Temple Chevallier FRAS (19 October 1794 in Badingham, Suffolk - 4 November 1873 in Harrow Weald) was a British clergyman, astronomer, and mathematician. Between 1847 and 1849, he made important observations regarding sunspots. Chevallier has been called "a remarkable Victorian polymath" (Kenworthy, 1994). Not only did he write many papers on astronomy and physics, he also published a translation of the Apostolic Fathers that went into a second edition, and translated the works of Clement of Rome, Polycarp and Ignatius of Antioch.

==Life==
Son of Rev. Temple Fiske Chevallier, rector of Badingham, Suffolk, of the Chevallier family of Aspall Hall, Chevallier was educated at Pembroke College, Cambridge, and was ordained a priest in 1820. He became a Fellow of Pembroke College in 1819. He was a fellow and tutor of Catharine Hall (St Catharine's College, Cambridge) in 1820 and Hulsean lecturer in divinity from 1826 to 1827. He was curate and then vicar of St Andrew the Great, Cambridge.

His lectures were published as Of the proofs of the divine power and wisdom derived from the study of astronomy in 1835.

That same year, Chevallier was invited to become professor of mathematics at the newly founded University of Durham. A chair of mathematics and astronomy existed at the University of Durham between 1841 and 1871; Chevallier was the one to hold this post. He also served as reader in Hebrew from 1835 to 1871, registrar from 1835 to 1865, and from 1834 to 1835 also assisted with lectures in divinity.

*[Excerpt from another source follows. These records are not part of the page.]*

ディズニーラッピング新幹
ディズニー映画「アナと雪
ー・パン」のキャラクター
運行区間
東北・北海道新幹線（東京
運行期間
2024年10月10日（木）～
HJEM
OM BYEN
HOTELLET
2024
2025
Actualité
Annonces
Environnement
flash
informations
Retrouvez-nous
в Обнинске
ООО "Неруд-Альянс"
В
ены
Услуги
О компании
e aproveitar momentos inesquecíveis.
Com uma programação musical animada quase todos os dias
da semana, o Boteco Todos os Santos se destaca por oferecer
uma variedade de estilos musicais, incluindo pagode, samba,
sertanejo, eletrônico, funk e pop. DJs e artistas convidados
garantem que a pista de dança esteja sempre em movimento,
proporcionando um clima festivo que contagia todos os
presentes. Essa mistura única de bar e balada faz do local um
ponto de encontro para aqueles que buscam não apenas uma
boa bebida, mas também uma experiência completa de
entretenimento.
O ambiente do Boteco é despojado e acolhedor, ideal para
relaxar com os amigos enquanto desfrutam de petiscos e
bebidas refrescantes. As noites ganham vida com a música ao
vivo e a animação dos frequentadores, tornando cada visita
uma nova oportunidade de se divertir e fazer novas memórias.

He was instrumental in establishing the Durham University Observatory (in 1839), serving as its Director for thirty years, and from which he made important observations of Jupiter's moons and regular meteorological observations. From 1835 until his death, he also served as perpetual parish priest at Esh, just outside Durham, where he founded the village school and restored the church.

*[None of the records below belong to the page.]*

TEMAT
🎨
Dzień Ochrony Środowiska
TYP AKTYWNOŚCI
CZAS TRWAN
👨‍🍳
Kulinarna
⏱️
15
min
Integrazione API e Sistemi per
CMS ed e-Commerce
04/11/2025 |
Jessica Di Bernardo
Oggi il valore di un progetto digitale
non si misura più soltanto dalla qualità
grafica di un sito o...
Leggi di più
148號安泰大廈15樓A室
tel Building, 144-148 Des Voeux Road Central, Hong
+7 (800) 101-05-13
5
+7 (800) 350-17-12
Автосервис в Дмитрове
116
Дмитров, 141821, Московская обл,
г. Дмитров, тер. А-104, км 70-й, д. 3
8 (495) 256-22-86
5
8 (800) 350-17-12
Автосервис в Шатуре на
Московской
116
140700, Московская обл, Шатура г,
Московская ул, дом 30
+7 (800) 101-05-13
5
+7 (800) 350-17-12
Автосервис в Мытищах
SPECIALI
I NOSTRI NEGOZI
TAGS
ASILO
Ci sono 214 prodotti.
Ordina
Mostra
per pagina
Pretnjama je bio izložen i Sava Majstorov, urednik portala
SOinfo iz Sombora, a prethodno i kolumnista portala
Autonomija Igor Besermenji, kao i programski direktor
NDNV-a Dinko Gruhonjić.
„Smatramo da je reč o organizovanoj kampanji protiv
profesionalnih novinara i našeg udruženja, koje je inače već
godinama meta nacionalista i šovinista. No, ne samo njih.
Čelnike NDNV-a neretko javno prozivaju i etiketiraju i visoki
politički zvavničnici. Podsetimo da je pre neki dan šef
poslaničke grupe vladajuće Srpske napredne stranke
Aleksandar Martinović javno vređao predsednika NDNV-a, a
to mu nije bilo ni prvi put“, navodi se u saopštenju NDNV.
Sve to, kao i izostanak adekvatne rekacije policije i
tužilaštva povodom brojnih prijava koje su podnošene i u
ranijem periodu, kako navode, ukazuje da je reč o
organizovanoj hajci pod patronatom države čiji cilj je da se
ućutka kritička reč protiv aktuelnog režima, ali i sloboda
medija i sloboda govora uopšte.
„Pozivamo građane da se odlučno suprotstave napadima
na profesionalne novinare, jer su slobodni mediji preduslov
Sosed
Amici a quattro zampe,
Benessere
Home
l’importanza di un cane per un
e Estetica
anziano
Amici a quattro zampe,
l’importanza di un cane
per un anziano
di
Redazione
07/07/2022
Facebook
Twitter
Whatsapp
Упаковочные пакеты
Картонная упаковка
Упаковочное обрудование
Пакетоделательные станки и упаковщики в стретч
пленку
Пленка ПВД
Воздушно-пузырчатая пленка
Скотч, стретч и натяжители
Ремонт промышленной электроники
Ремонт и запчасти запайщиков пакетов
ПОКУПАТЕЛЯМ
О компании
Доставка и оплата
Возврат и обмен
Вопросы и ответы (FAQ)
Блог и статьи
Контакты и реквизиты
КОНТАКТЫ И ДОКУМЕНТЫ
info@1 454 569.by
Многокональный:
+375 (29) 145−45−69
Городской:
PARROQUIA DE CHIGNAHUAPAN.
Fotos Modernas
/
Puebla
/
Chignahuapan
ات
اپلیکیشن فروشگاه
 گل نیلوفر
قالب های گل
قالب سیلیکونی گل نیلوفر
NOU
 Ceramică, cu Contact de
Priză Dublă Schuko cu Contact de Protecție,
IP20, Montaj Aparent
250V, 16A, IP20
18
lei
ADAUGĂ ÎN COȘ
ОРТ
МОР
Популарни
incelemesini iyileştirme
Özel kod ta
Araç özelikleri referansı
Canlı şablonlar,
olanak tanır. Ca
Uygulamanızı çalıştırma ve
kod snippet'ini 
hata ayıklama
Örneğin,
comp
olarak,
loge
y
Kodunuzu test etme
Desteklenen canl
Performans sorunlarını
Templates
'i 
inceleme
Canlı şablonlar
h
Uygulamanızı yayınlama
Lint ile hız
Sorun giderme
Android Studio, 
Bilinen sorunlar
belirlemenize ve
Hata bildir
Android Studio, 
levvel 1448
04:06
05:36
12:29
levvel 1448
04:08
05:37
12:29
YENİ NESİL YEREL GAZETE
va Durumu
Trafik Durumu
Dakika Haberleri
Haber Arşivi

After his resignation in 1871 from his academic posts following a stroke, he died on 4 November 1873.

==Family==
Chevallier had married, in 1825, Catherine, daughter of American Loyalist Charles Apthorpe Wheelwright. She died in 1858. He had three children: Catherine Temple, Alicia Temple and Temple (who died as a child).

== Legacy ==
- Chevallier was the first British astronomer to institute regular and continuous observation of sunspots.
- He is entablatured in the Cathedral Chapel of the Nine Altars (Durham) and is portrayed in the Great Hall of Durham Castle (University College, Durham) as a large, imposing man, with a heavy beard.
- The lunar crater Chevallier is named after him.